Although the final rules do not require that employees report suspected wrongdoing through internal corporate compliance channels before disclosing information to the SEC in return for a bounty, the rules do try to encourage internal reporting:

  • A whistleblower who reports wrongdoing to the SEC within 120 days of lodging a complaint internally will be deemed to have reported to the SEC as of the date of the internal disclosure.
  • If a whistleblower reported original information internally before or at the same time that the whistleblower reported it to the SEC, and the company discloses the whistleblower’s information or the results of an investigation initiated by the whistleblower’s information to the SEC leading to a successful enforcement action, the whistleblower will receive credit for the information provided by the company and will be eligible for an award.
  • When deciding whether to increase the amount of a whistleblower’s award, the SEC will consider whether the tipster reported through internal channels and assisted with any internal investigation.

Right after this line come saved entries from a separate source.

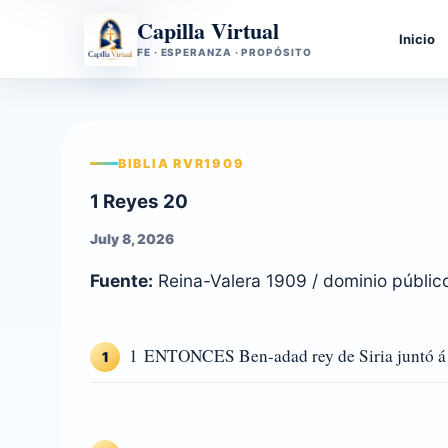
Capilla Virtual
Inicio
FE · ESPERANZA · PROPÓSITO
BIBLIA RVR1909
1 Reyes 20
July 8, 2026
Fuente:
Reina-Valera 1909 / dominio públic
1 ENTONCES Ben-adad rey de Siria juntó á tod
1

Dodd-Frank prohibits retaliation not only against whistleblowers who provide information under the award program but also against employees engaged in offering consumer financial products who provide information about what they reasonably believe to be a violation of federal consumer protection laws, even if these employees are not pursuing a Dodd-Frank whistleblower award.

Looking Ahead

Beyond enhancing existing internal compliance measures designed to identify potential misconduct (such as employee ethics hotlines), the Dodd-Frank whistleblower rules make it more important than ever for publicly traded banks to promptly review all claims of wrongdoing.  Doing so will increase the opportunity to remediate any problems and self-report the conduct to bank regulators and other authorities before a whistleblower contacts the SEC first.